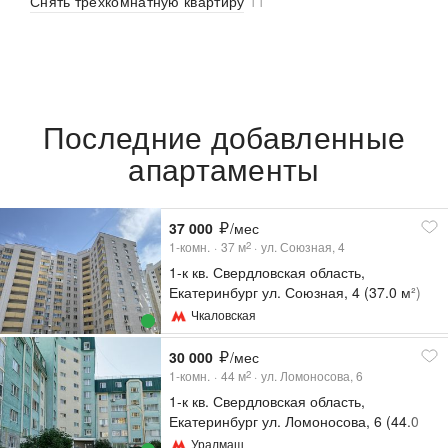
Снять трехкомнатную квартиру
11
Последние добавленные
апартаменты
37 000
/мес
1-комн.
37
м
ул. Союзная, 4
2
1-к кв. Свердловская область,
Екатеринбург ул. Союзная, 4 (37.0 м²)
Чкаловская
30 000
/мес
1-комн.
44
м
ул. Ломоносова, 6
2
1-к кв. Свердловская область,
Екатеринбург ул. Ломоносова, 6 (44.0
м²)
Уралмаш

**WHAT YOU WILL DO:** The material above should be repeated word for word, with every picture omitted.

**WRITTEN ANSWER:**
Снять трехкомнатную квартиру
11
Последние добавленные
апартаменты
37 000
/мес
1-комн.
37
м
ул. Союзная, 4
2
1-к кв. Свердловская область,
Екатеринбург ул. Союзная, 4 (37.0 м²)
Чкаловская
30 000
/мес
1-комн.
44
м
ул. Ломоносова, 6
2
1-к кв. Свердловская область,
Екатеринбург ул. Ломоносова, 6 (44.0
м²)
Уралмаш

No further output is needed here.